— Так ведь, если там, не дай бог, чего и отвинтят, — не твой ответ, — сказала мать. — А если здесь, у дома, — тут уж на полный твой ответ!
В спор не вступал, отвечал коротко:
— Пусть стоит у дома.
Когда ребята, товарищи Анатолия, добивали, затаптывали потом огонь на поле, у одного из них обгорела голень. Когда он пришел к Анатолию в больницу, Мерзлов сказал ему:
— Покажи, как у тебя обгорело.
Наверное, хотел увидеть, как это выглядит у другого. Посмотрел и ничего не сказал. А товарищ, когда вышел, не мог успокоиться, все повторял:
— Мне вот ногу обожгло только, и то невыносимая боль, а он все терпит, такой ожог огромный, как у него, терпит! Как он только терпит! Слова не скажет!
В больнице Анатолий в первый же день спросил про свой трактор:
— Как трактор?
Трактор его не спасли и спасти не могли, но ему сказали неправду, в данном случае хорошо понятную, — что трактор более или менее в порядке, можно будет на нем работать.
— Вентиляторный ремень сгорел? — спросил Анатолий.
— Вентиляторный ремень сгорел, — сказали ему. Да, конечно, перед лицом той борьбы между жизнью и смертью, которая шла в теле Анатолия там, в больнице, цел или не цел трактор, не имело значения!
Чтобы человек жил, люди готовы были отдать ему свою кровь и свою кожу. И что рядом с этой ценой цена трактора?
Но для человека, лежавшего и умиравшего в больнице, было важно, цел ли его трактор. Если бы это было для него неважно, он бы не спрашивал. О неважных вещах в таких случаях редко спрашивают.
Человек, умиравший в больнице, бросался в огонь, не очертя голову, он не был самоубийцей и ценил себя и свою жизнь не меньше, чем другие люди. Но в его понимание цены человека, в том числе и собственной цены, очевидно, входило понимание цены выполненного или невыполненного долга.
Он считал своим долгом спасти свой трактор и считал, что сумеет это сделать. А смертелен или не смертелен риск, на который в то или иное мгновение своей жизни идет человек, чаще всего выясняется не сразу, а потом, когда все уже совершилось.
Иногда риск оказывается не таким смертельным, как ему показалось в ту, первую секунду, а иногда — наоборот.

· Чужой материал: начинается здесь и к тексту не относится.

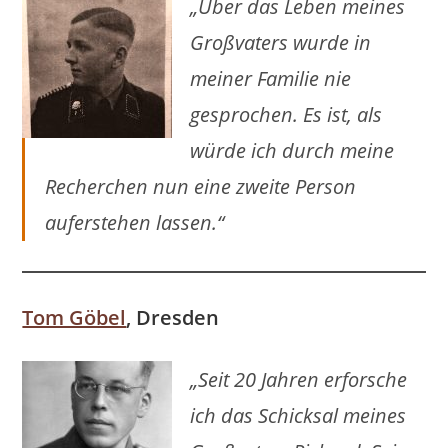
„Über das Leben meines
Großvaters wurde in
meiner Familie nie
gesprochen. Es ist, als
würde ich durch meine
Recherchen nun eine zweite Person
auferstehen lassen.“
Tom Göbel
, Dresden
„Seit 20 Jahren erforsche
ich das Schicksal meines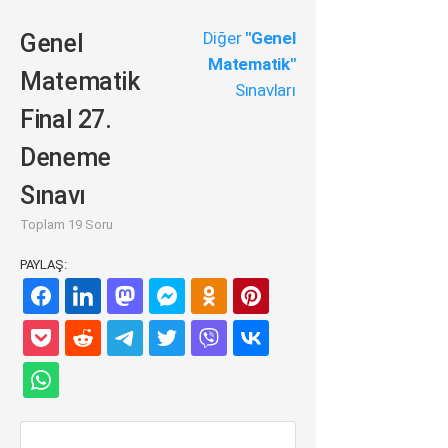
Diğer
"Genel
Genel
Matematik"
Matematik
Sınavları
Final 27.
Deneme
Sınavı
Toplam 19 Soru
PAYLAŞ: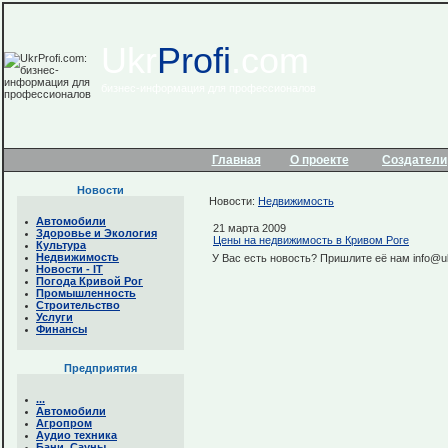
Ukr
Profi
.com
бизнес-информация для профессионалов
Главная
О проекте
Создатели
Новости
Новости:
Недвижимость
Автомобили
21 марта 2009
Здоровье и Экология
Цены на недвижимость в Кривом Роге
Культура
Недвижимость
У Вас есть новость? Пришлите её нам info@uk
Новости - IТ
Погода Кривой Рог
Промышленность
Строительство
Услуги
Финансы
Предприятия
...
Автомобили
Агропром
Аудио техника
Бани. Сауны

И вся трудность как раз в том и состоит, что меру риска невозможно заранее взвесить на медленных аптекарских весах. Когда время не ждет и надо или рисковать, или нет, тот, кто начинает слишком долго размышлять над мерой риска, в результате вообще чаще всего не рискует.
Бывает, что люди, пошедшие на оправданный или неоправданный риск и пострадавшие при этом, потом, в минуты слабости, в минуты сомнений, вспоминая, говорят о том, что они сделали: «Эх, не надо бы!..»
Насколько я понял из всего услышанного мною там, в селе Прудские Выселки, от многих и разных людей, рассказывавших мне о Мерзлове, он — и это совпадало для меня с представлением о его личности и характере, возникшим из этих рассказов, — ни другим, ни самому себе не сказал: «Эх, не надо бы!»
Он сказал другое: сказал одному из пришедших к нему в больницу товарищей, молодых трактористов:
— Надо бы сиденье взять с трактора. С ним бы лучше.
Товарищ не сразу понял, что хотел сказать ему Анатолий. И переспросил.
Тогда Анатолий объяснил, что зря он не вспомнил, не сообразил там, в огне, взять это сиденье, чтобы прикрыть им лицо, когда вырывался из огня, — меньше бы лицо обгорело!
Вот о чем он жалел, умирая, этот сильный и стойкий человек. Не о том, что рискнул жизнью, а об оплошности, о том, что, совершая подвиг, при всем своем самообладании все-таки допустил эту оплошность.
Отвлекусь в прошлое. Прудские Выселки всего в нескольких километрах от Михайлова, в котором я был тридцать один год назад.
По правде говоря, глядя на нынешний Михайлов, я не мог вспомнить, где что тогда, в сорок первом, происходило в нем и вокруг него. Нынешний, еще летний, с не-пожелтевшей зеленью садов городок, с речкой посередине, с перекинутыми через нее мостами и мостиками, уж очень непохож был на тот, зимний, разоренный. В нем и реки-то, как мне помнилось, не было, был только лед, и на льду, так же как и на улицах, — сожженные и целые немецкие машины и танки, а в воздухе запах войны: гари, бензина, пороха.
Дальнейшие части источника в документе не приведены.